Testçilerin gerçek ilgisi, üretimi nispeten basit bir makine olduğu ve hatta güçlü bir silahla donatıldığı ortaya çıkan "Artshturm" kundağı motorlu tabanca veya StuG III Ausf. C / D tarafından uyandırıldı. Savaş alanında, uygun hareketlilik seviyesine sahip böyle bir "pervasız tank", klasik bir tankla karşılaştırıldığında taktiksel olarak biraz kaybetti.
Şimdi Alman tank kimyası hakkında. Beklendiği gibi, ana alaşım elementi, düşman çelik üreticilerinin zırha 1-2,% 5 aralığında eklediği kromdu. Daha sonra molibden (%0.2-0.6), ardından silikon ve nikel (%1-2) geldi. Sovyet zırhında alaşım katkısı olarak yaygın olarak kullanılan manganez, ele geçirilen çelikte fazla bir dağılım bulamadı. Sadece düşük krom, vanadyum ve molibden içeriğine sahip krom-molibden zırhında nispeten yüksek oranda manganez not edilebilir -% 0,8'e kadar. Almanlar, böyle bir çelik reçetesine yalnızca zırhın aynı anda düşük krom ve molibden içeriği ile 20-40 mm kalınlığa kadar sertleştirilebilirliğini sağlama arzusu için manganez ekledi. Manganez tasarrufunun nedenleri arasında, bu metalin Almanya'daki kronik kıtlığı ve kaynak sırasında tank gövdelerinde çatlamayı önleme arzusu vardı.

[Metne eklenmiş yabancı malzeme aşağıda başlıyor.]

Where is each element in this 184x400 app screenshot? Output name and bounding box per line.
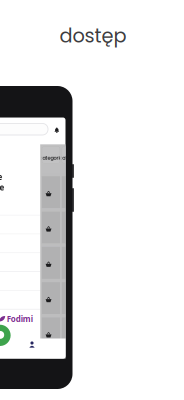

TsNII-48'in metalurjistleri ayrıca Alman zırhında% 0,5'e kadar yüksek bir karbon içeriğine dikkat çekti. Sovyet tank zırhında bu elementin oranı %0,27 ile %0,35 arasında değişiyordu. Karbon neyi etkiledi? Her şeyden önce, çeliğin sertliği - Alman otomobillerinde T-34'ünkinden çok daha yüksekti ve hatta KV'ninkinden daha fazlaydı. Aynı zamanda, yüksek karbon içeriği kaynak sırasında çatlama olasılığını önemli ölçüde artırır, ancak Almanlar şaşırtıcı bir şekilde bundan kaçınmayı başardı (küçük manganez fraksiyonu dahil). Ancak yerli otuz dörtlü, davadaki tehlikeli çatlaklardan çok uzun süre kurtulamadı.